### WORK ORDER
Every line of the records below from the line with "Kursi Direktur Brother" up to and including the line with "Lemari Arsip Lion" must be reproduced exactly, and no line outside that range.

### PROVIDED RECORDS
•••••

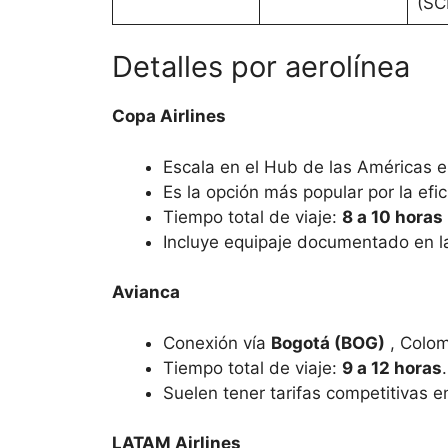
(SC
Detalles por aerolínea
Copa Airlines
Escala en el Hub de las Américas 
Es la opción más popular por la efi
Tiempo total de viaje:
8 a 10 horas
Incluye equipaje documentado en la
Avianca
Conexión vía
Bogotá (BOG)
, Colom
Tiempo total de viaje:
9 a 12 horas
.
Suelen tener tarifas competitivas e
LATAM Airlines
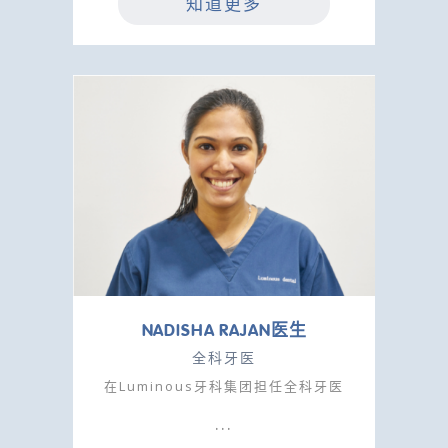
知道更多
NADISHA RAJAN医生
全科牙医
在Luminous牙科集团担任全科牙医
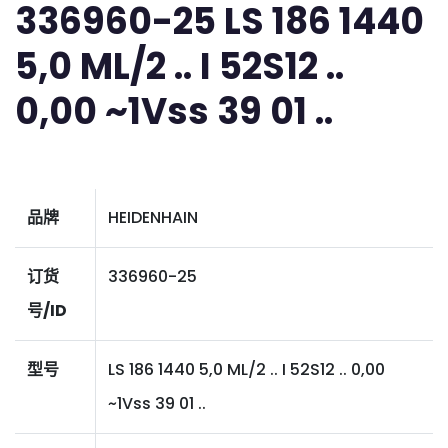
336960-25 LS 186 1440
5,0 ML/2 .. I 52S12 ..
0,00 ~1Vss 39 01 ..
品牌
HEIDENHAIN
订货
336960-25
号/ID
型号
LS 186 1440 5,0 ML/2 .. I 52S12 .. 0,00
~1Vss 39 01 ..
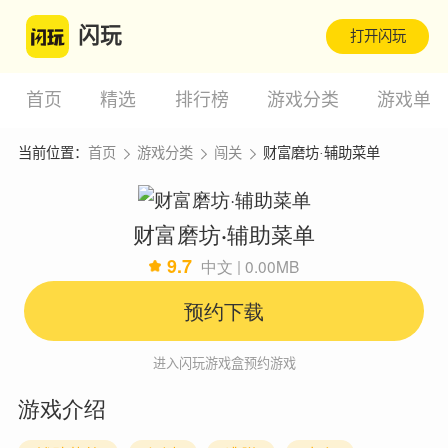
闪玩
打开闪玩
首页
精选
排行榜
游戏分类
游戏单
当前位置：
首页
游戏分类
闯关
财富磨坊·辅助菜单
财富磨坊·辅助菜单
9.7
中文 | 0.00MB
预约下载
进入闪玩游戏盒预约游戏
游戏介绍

•••••

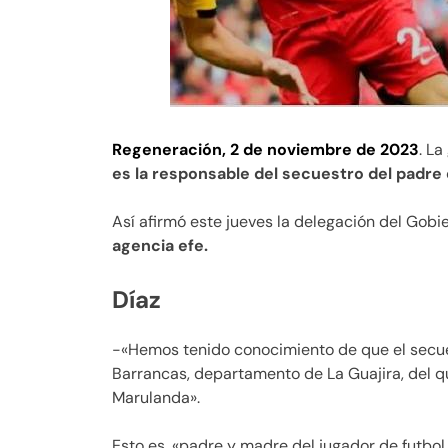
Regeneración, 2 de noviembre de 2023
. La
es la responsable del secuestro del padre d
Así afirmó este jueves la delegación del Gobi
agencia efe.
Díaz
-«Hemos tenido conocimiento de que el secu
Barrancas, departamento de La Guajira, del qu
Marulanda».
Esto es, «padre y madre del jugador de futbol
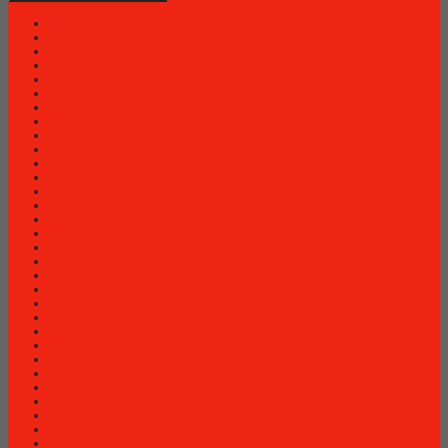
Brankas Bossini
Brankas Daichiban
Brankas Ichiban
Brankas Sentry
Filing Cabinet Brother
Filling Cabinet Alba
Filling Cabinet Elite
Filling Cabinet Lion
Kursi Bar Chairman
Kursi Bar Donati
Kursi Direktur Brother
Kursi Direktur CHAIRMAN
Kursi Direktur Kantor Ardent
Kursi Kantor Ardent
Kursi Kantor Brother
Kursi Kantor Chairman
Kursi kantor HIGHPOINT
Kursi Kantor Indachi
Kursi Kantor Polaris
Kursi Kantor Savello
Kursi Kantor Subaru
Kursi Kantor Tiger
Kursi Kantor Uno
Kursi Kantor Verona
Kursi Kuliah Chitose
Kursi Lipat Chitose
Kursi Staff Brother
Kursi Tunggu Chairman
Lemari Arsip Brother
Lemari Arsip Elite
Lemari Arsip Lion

•••••

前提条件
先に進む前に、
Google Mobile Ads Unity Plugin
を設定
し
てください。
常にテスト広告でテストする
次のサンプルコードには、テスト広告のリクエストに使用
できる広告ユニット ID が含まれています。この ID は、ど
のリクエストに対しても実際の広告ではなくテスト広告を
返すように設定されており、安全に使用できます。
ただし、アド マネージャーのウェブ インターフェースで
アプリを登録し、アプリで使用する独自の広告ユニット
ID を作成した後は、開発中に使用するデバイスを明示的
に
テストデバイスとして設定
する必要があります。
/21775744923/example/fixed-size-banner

•••••

### SOLUTION FOR THIS TASK
Kursi Direktur Brother
Kursi Direktur CHAIRMAN
Kursi Direktur Kantor Ardent
Kursi Kantor Ardent
Kursi Kantor Brother
Kursi Kantor Chairman
Kursi kantor HIGHPOINT
Kursi Kantor Indachi
Kursi Kantor Polaris
Kursi Kantor Savello
Kursi Kantor Subaru
Kursi Kantor Tiger
Kursi Kantor Uno
Kursi Kantor Verona
Kursi Kuliah Chitose
Kursi Lipat Chitose
Kursi Staff Brother
Kursi Tunggu Chairman
Lemari Arsip Brother
Lemari Arsip Elite
Lemari Arsip Lion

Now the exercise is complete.